A Trans-Neptunian object is any small solar system body that orbits the Sun in a region of space just beyond Neptune. This region of space, often refered to as the Trans-Neptunian region, is made up of three parts: the Kuiper belt, scattered disk, and Oort cloud. Any celestial body found in the Trans-Neptunian region is classified as a Trans-Neptunian object.

Although any celestial body found in the Trans-Neptunian region is considered to be a TNO (because they orbit beyond Neptune), the International Astronomical Union (IAU) established a three-way categorization for all bodies orbiting the Sun in 2006. These three designations would be: planets, dwarf planets, and small solar system bodies. According to this new definition from the IAU, none of the Trans-Neptunian objects are planets, but three of them have been accepted as dwarf planets: Pluto, Eris, and Ceres.

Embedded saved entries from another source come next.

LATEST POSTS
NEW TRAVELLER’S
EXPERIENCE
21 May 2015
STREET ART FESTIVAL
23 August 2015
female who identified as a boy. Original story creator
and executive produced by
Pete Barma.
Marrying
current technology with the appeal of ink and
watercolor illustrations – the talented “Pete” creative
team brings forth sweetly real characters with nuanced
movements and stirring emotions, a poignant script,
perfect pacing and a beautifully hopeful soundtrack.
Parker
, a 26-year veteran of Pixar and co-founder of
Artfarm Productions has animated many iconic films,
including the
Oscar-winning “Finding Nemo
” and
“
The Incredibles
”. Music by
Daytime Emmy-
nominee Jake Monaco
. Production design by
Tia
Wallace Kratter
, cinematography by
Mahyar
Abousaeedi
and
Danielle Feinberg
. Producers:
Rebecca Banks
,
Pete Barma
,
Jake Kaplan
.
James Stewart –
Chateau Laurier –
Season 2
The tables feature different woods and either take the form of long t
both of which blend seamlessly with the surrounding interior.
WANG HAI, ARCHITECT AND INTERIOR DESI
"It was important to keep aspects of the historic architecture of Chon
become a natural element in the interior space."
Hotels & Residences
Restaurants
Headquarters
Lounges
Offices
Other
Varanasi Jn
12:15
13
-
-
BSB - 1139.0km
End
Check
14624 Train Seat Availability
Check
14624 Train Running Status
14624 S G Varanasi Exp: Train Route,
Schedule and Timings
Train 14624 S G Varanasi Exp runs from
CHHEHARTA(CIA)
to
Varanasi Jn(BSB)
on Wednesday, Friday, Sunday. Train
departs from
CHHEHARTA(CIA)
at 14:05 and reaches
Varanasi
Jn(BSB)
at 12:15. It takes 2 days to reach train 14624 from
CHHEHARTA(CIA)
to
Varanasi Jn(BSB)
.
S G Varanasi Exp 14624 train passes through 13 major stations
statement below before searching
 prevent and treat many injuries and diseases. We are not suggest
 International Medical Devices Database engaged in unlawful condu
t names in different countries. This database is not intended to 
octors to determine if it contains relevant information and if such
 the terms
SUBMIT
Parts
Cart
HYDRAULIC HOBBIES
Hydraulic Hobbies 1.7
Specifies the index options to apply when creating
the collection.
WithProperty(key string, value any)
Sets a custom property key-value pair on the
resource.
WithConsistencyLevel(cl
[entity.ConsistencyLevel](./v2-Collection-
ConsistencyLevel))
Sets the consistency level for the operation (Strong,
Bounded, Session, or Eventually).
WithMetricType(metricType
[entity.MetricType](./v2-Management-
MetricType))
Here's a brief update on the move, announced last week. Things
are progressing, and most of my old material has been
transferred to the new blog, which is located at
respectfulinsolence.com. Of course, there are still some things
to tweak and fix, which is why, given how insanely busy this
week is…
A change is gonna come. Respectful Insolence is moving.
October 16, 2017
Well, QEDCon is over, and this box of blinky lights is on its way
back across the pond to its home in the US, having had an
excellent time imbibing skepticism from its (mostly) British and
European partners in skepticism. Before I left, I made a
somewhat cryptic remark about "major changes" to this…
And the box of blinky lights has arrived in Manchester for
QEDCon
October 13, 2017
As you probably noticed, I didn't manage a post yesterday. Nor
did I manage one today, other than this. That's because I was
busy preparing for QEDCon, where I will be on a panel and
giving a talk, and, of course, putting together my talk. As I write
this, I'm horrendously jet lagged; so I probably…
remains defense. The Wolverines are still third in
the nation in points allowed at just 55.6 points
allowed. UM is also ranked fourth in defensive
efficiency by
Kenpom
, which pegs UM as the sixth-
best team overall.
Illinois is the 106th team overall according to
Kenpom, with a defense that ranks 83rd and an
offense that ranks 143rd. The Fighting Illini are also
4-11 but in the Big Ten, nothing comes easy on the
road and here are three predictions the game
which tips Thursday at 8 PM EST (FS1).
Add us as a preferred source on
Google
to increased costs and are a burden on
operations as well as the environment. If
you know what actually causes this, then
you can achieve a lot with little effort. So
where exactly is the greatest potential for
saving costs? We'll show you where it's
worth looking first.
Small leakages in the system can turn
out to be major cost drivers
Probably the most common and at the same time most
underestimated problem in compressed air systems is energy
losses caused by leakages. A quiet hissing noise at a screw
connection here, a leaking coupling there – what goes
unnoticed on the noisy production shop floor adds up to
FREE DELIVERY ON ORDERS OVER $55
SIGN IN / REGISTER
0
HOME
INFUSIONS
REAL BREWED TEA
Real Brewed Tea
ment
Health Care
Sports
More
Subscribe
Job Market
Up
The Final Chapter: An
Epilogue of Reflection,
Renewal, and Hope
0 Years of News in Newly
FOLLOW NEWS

Most Trans-Neptunian objects fit in the small solar system bodies category.

Pluto was the first Trans-Neptunian object to be discovered, which was in 1930. Even though it is technically a TNO, Pluto has further been given the designation of dwarf planet.

Because "Trans-Neptunian object" was not even a term beforehand (and Pluto was classified as a planet), you could say that the true first TNO was discovered in August 1992. It was given the name: (15760) 1992 QB1. It was because of this discovery in 1992 that we needed a better way to identify all bodies within our Solar System. Since the discovery of (15760) 1992 QB1, thousands more Trans-Neptunian objects have been identified. A few of the more notable TNOs have acquired names, such as Varuna, Ixion, Quaoar, Sedna, Orcus, Haumea, and Makemake. Currently, Haumea and Makemake are carefully being studied to see if they meet the criteria for being classified as dwarf planets.

(Comparison of Earth's size to some of the largest known TNOs - http://en.wikipedia.org/wiki/Trans-Neptunian_object)

Many Trans-Neptunian objects are binaries - two bodies with similar masses that orbit each other. Pluto and Charon are an example of one such binary system found in the Trans-Neptunian region.

The most significant TNO discovered in recent years is Eris. Formerly known as 2003 UB313 and identified in January 2005, Eris is the first Trans-Neptunian object known to be more massive than Pluto.